Et pour quelqu’un comme Péladeau, qui a bâti sa carrière sur des combats d’ego autant que sur des stratégies d’affaires, ce renversement, aussi mince soit-il, devient un levier psychologique énorme. Il ne voit pas un marché qui s’effondre collectivement ; il voit un rival qui tremble davantage que lui.

C’est précisément pour cette raison que TVA Sports refuse de disparaître doucement du décor à l’approche de l’échéance de 2026.

Dans quelques mois (l'été prochain_, le contrat actuel arrivera à terme, et sans nouvelle entente, la chaîne se retrouvera sans colonne vertébrale et disparaîtra.

Pour n’importe quel dirigeant rationnel, la conclusion serait évidente : réduire les pertes, préparer la sortie, accepter que le cycle est terminé.

Mais Péladeau ne raisonne pas ainsi. Lui est convaincu que le prochain cycle peut encore être négocié, non pas parce que TVA Sports est en position de force, mais parce que RDS, à ses yeux, ne l’est plus non plus.

Or, le contexte actuel rend cette obstination encore plus inflammable. Bell a sécurisé 45 matchs du Canadien, ce qui lui assure une présence dominante sur le plan régional, et tout indique que 15 matchs supplémentaires aboutiront sur Crave, la plateforme de diffusion en continu de Bell.

Autrement dit, l’écosystème Bell est en train de se refermer sur lui-même, en combinant télévision linéaire et streaming, en multipliant les points de contact avec le partisan, tout en gardant le contrôle éditorial et commercial du produit.

Et c’est précisément ce scénario que Péladeau refuse d’accepter. Non pas parce qu’il croit sincèrement pouvoir battre Bell sur ce terrain, mais parce que laisser Bell occuper à la fois RDS et Crave sans opposition visible serait, pour lui, une humiliation stratégique.

Dans sa logique, TVA Sports doit continuer d’exister dans l’équation, ne serait-ce que pour empêcher RDS de se retrouver seule, confortablement installée, avec un quasi-monopole francophone déguisé en modèle multiplateforme.

Les chiffres de 2024 deviennent alors son arme favorite. Peu importe que les deux réseaux perdent de l’argent, peu importe que le modèle global soit fragilisé par le cord-cutting, par la migration publicitaire vers les plateformes étrangères ou par la fragmentation des auditoires.
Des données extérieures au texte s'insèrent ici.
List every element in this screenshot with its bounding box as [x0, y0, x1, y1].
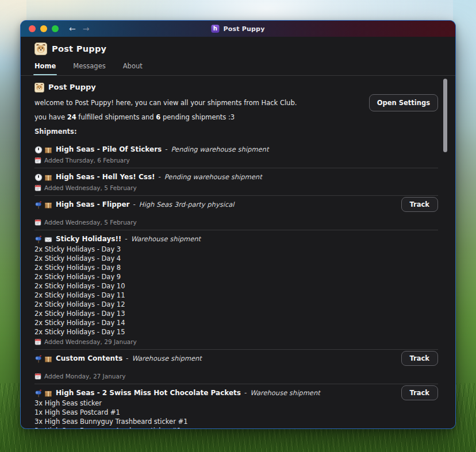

Ce que Péladeau retient, ce qu’il répète, ce qu’il brandit dans les discussions, c’est que TVA Sports a perdu moins que RDS, et qu’à partir de cette réalité, il est convaincu que 2025 confirmera cette tendance. Selon PKP, TVA Sports a encore perdu moins d'argent que RDS cette année.

Dans son esprit, RDS est enfermée dans une structure lourde, coûteuse, obligée de soutenir un volume de production élevé pour alimenter à la fois la télévision et le numérique, alors que TVA Sports, déjà amaigrie, déjà compressée, a moins à perdre.
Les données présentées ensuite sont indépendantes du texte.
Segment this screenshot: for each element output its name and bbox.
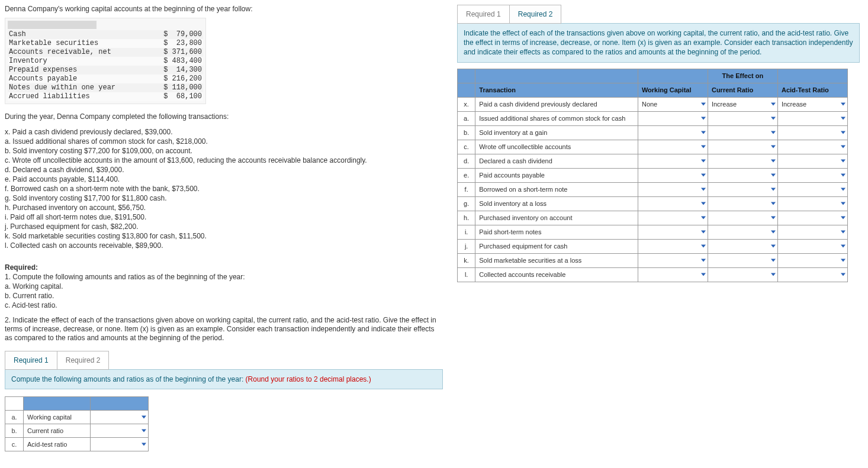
acid-test-ratio-select[interactable] [777, 125, 847, 140]
effects-row-desc: Paid a cash dividend previously declared [475, 97, 638, 111]
acid-test-ratio-select[interactable] [777, 140, 847, 154]
col-transaction: Transaction [475, 83, 638, 97]
current-ratio-select[interactable] [708, 211, 777, 225]
account-amount: $ 483,400 [163, 57, 202, 66]
transaction-line: j. Purchased equipment for cash, $82,200… [5, 222, 443, 231]
account-row: Accrued liabilities$ 68,100 [8, 92, 203, 101]
effects-row: e.Paid accounts payable [458, 168, 848, 182]
ratio-row-label: b. [5, 424, 24, 438]
effects-row: i.Paid short-term notes [458, 225, 848, 239]
ratio-input[interactable] [91, 438, 149, 451]
effects-row-desc: Collected accounts receivable [475, 267, 638, 282]
effects-row-desc: Paid accounts payable [475, 168, 638, 182]
acid-test-ratio-select[interactable]: Increase [777, 97, 847, 111]
rounding-note: (Round your ratios to 2 decimal places.) [246, 375, 371, 383]
acid-test-ratio-select[interactable] [777, 211, 847, 225]
effects-row: x.Paid a cash dividend previously declar… [458, 97, 848, 111]
working-capital-select[interactable] [638, 182, 708, 196]
effects-row: j.Purchased equipment for cash [458, 239, 848, 253]
effects-row-label: e. [458, 168, 475, 182]
effects-row-label: g. [458, 196, 475, 211]
current-ratio-select[interactable] [708, 267, 777, 282]
working-capital-select[interactable] [638, 111, 708, 125]
working-capital-select[interactable] [638, 196, 708, 211]
effects-row-desc: Sold inventory at a loss [475, 196, 638, 211]
effects-table: The Effect on Transaction Working Capita… [457, 69, 848, 282]
acid-test-ratio-select[interactable] [777, 182, 847, 196]
working-capital-select[interactable]: None [638, 97, 708, 111]
acid-test-ratio-select[interactable] [777, 267, 847, 282]
ratio-row-desc: Working capital [24, 411, 91, 424]
acid-test-ratio-select[interactable] [777, 168, 847, 182]
current-ratio-select[interactable] [708, 125, 777, 140]
current-ratio-select[interactable] [708, 140, 777, 154]
required-line-1: 1. Compute the following amounts and rat… [5, 273, 443, 282]
working-capital-select[interactable] [638, 125, 708, 140]
current-ratio-select[interactable] [708, 196, 777, 211]
account-row: Accounts payable$ 216,200 [8, 75, 203, 83]
account-name: Accrued liabilities [9, 92, 90, 101]
account-name: Notes due within one year [9, 83, 115, 92]
account-name: Accounts receivable, net [9, 48, 111, 57]
acid-test-ratio-select[interactable] [777, 111, 847, 125]
effects-row-desc: Declared a cash dividend [475, 154, 638, 168]
transaction-line: a. Issued additional shares of common st… [5, 137, 443, 146]
transaction-line: f. Borrowed cash on a short-term note wi… [5, 185, 443, 193]
account-name: Inventory [9, 57, 47, 66]
acid-test-ratio-select[interactable] [777, 253, 847, 267]
required-line-2: 2. Indicate the effect of each of the tr… [5, 316, 443, 343]
tab-required-2-right[interactable]: Required 2 [509, 5, 562, 24]
effects-row-desc: Purchased equipment for cash [475, 239, 638, 253]
acid-test-ratio-select[interactable] [777, 239, 847, 253]
effects-row: b.Sold inventory at a gain [458, 125, 848, 140]
effects-row-desc: Issued additional shares of common stock… [475, 111, 638, 125]
effects-row-label: f. [458, 182, 475, 196]
right-instruction-bar: Indicate the effect of each of the trans… [457, 23, 860, 63]
tab-required-1[interactable]: Required 1 [5, 351, 57, 370]
working-capital-select[interactable] [638, 239, 708, 253]
transaction-line: h. Purchased inventory on account, $56,7… [5, 204, 443, 212]
account-row: Accounts receivable, net$ 371,600 [8, 48, 203, 57]
required-block: Required: 1. Compute the following amoun… [5, 263, 443, 343]
working-capital-select[interactable] [638, 211, 708, 225]
working-capital-select[interactable] [638, 154, 708, 168]
required-line-1b: b. Current ratio. [5, 292, 443, 301]
problem-intro: Denna Company's working capital accounts… [5, 5, 443, 13]
acid-test-ratio-select[interactable] [777, 196, 847, 211]
working-capital-select[interactable] [638, 168, 708, 182]
acid-test-ratio-select[interactable] [777, 225, 847, 239]
ratio-row: a.Working capital [5, 411, 149, 424]
working-capital-select[interactable] [638, 225, 708, 239]
required-heading: Required: [5, 263, 38, 272]
working-capital-select[interactable] [638, 267, 708, 282]
working-capital-select[interactable] [638, 253, 708, 267]
ratio-row-desc: Acid-test ratio [24, 438, 91, 451]
account-row: Inventory$ 483,400 [8, 57, 203, 66]
account-row: Notes due within one year$ 118,000 [8, 83, 203, 92]
account-amount: $ 14,300 [163, 66, 202, 75]
effects-row-label: x. [458, 97, 475, 111]
transaction-line: k. Sold marketable securities costing $1… [5, 232, 443, 241]
current-ratio-select[interactable] [708, 154, 777, 168]
tab-required-2[interactable]: Required 2 [57, 351, 110, 370]
tab-required-1-right[interactable]: Required 1 [457, 5, 510, 24]
current-ratio-select[interactable] [708, 253, 777, 267]
working-capital-select[interactable] [638, 140, 708, 154]
current-ratio-select[interactable] [708, 168, 777, 182]
effects-row-label: h. [458, 211, 475, 225]
account-name: Cash [9, 30, 26, 39]
transactions-list: x. Paid a cash dividend previously decla… [5, 128, 443, 250]
ratio-input[interactable] [91, 424, 149, 438]
acid-test-ratio-select[interactable] [777, 154, 847, 168]
transaction-line: g. Sold inventory costing $17,700 for $1… [5, 194, 443, 203]
current-ratio-select[interactable] [708, 239, 777, 253]
ratio-row-label: c. [5, 438, 24, 451]
col-working-capital: Working Capital [638, 83, 708, 97]
current-ratio-select[interactable] [708, 225, 777, 239]
ratio-input[interactable] [91, 411, 149, 424]
current-ratio-select[interactable]: Increase [708, 97, 777, 111]
current-ratio-select[interactable] [708, 111, 777, 125]
effects-row-label: b. [458, 125, 475, 140]
current-ratio-select[interactable] [708, 182, 777, 196]
right-tabs: Required 1 Required 2 [457, 5, 860, 24]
C’est cette conviction qui explique pourquoi les négociations se poursuivent, pourquoi TVA Sports cherche encore à obtenir une part des droits restants, pourquoi elle refuse de s’effacer complètement du portrait national francophone.

Ce n’est pas un calcul de rentabilité pure ; c’est un calcul de positionnement. Péladeau ne cherche pas à gagner la guerre du hockey, il cherche à ne pas en être exclu définitivement, et surtout à ne pas offrir à RDS une victoire sans résistance.
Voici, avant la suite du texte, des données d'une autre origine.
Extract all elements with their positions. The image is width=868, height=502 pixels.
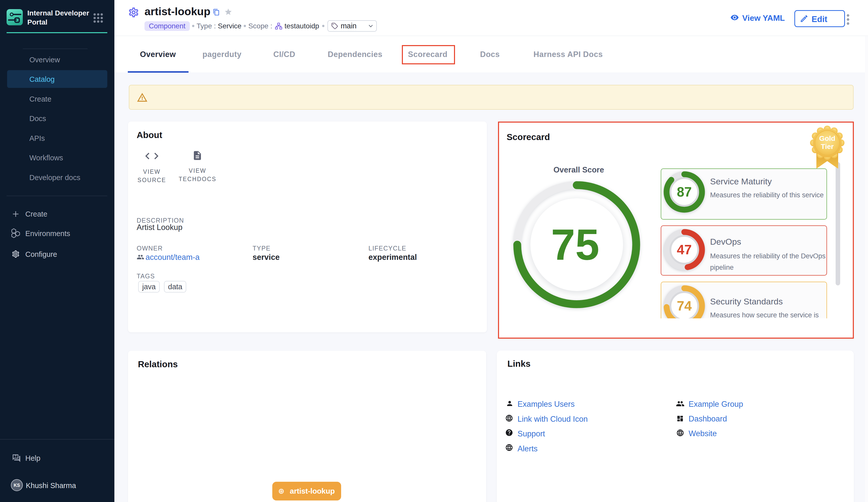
- svg-text:Gold: Gold: [819, 134, 835, 142]
- svg-text:47: 47: [677, 242, 692, 257]
- svg-text:87: 87: [677, 184, 692, 199]
- svg-text:74: 74: [677, 298, 692, 313]
- svg-text:?: ?: [14, 454, 17, 458]
- svg-text:Tier: Tier: [821, 143, 834, 150]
Au fond, cette bataille dépasse largement la question des matchs. Elle touche à l’orgueil, à l’image, à l’idée même que Péladeau se fait de son rôle dans l’écosystème médiatique québécois.

Voilà pourquoi TVA Sports continue de se battre, voilà pourquoi les discussions n’ont pas cessé, voilà pourquoi Péladeau s’accroche à ce qu’il considère comme une victoire symbolique: perdre moins de cash que son rival.

TVA Sports va bien, mais parce que, dans son esprit, RDS va moins bien qu’avant, et que tant que cette brèche existe, il refusera de quitter la table.

L'orgueil peut déplacer des montagnes. Celui de PKP veut faire suer Bell jusqu'au bout.